## Input records
= Beginning of Section =

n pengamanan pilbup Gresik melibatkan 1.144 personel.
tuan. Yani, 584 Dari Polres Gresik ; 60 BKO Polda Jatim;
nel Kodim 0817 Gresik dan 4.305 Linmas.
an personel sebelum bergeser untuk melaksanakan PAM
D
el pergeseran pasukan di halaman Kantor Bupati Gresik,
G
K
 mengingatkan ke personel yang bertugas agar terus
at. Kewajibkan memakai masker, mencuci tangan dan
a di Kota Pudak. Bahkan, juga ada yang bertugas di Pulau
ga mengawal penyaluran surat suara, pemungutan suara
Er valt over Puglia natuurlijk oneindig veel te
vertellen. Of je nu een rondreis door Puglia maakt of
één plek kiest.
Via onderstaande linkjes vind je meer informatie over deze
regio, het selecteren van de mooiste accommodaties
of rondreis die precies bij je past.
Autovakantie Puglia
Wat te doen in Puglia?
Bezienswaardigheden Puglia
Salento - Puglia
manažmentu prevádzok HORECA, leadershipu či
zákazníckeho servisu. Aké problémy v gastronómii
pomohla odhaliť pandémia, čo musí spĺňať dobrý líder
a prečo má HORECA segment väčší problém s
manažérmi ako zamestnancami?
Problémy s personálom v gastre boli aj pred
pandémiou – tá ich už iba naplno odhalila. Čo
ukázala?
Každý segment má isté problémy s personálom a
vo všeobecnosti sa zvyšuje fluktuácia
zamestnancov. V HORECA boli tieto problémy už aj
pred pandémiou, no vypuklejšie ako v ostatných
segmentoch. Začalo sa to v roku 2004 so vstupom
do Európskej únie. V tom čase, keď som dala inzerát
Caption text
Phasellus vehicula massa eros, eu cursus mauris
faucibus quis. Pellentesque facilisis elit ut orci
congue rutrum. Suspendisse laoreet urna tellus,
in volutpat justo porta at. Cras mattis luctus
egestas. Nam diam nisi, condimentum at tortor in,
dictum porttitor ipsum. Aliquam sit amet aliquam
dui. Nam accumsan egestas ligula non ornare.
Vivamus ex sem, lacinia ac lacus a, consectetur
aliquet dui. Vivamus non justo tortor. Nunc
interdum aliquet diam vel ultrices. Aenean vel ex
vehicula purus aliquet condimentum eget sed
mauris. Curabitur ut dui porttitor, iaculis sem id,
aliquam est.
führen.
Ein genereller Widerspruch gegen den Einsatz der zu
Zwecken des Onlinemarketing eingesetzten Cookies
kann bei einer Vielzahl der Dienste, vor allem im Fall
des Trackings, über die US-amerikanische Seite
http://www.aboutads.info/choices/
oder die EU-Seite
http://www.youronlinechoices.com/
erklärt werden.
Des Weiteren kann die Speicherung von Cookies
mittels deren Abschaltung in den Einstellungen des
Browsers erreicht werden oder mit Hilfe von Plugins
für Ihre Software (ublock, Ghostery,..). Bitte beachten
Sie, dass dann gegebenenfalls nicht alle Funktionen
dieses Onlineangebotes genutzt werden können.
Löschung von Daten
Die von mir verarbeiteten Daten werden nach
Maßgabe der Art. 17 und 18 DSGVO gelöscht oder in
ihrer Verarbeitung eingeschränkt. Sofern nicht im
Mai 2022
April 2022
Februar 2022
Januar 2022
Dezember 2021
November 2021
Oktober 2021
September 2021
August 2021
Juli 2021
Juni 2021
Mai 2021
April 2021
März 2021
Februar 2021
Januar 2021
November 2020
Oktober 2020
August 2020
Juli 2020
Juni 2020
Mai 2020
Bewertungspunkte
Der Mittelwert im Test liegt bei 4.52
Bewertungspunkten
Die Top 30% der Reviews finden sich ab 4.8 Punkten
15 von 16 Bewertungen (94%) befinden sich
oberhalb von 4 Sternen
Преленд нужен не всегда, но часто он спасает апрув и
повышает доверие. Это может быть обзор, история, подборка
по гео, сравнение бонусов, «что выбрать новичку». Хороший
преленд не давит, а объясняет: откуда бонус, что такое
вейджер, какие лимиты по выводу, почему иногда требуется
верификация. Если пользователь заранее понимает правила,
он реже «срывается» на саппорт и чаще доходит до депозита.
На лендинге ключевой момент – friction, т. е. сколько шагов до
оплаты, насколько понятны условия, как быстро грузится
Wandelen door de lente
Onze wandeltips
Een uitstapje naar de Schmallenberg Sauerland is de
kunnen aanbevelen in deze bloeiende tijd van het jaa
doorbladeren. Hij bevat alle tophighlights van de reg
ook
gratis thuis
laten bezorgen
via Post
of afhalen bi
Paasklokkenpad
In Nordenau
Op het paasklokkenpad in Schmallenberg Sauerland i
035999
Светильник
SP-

= End of Section =

## Work item
Could you reproduce the lines above, from the one that holds "Onze wandeltips" through the last, exactly as they stand?

## The completed task
Onze wandeltips
Een uitstapje naar de Schmallenberg Sauerland is de
kunnen aanbevelen in deze bloeiende tijd van het jaa
doorbladeren. Hij bevat alle tophighlights van de reg
ook
gratis thuis
laten bezorgen
via Post
of afhalen bi
Paasklokkenpad
In Nordenau
Op het paasklokkenpad in Schmallenberg Sauerland i
035999
Светильник
SP-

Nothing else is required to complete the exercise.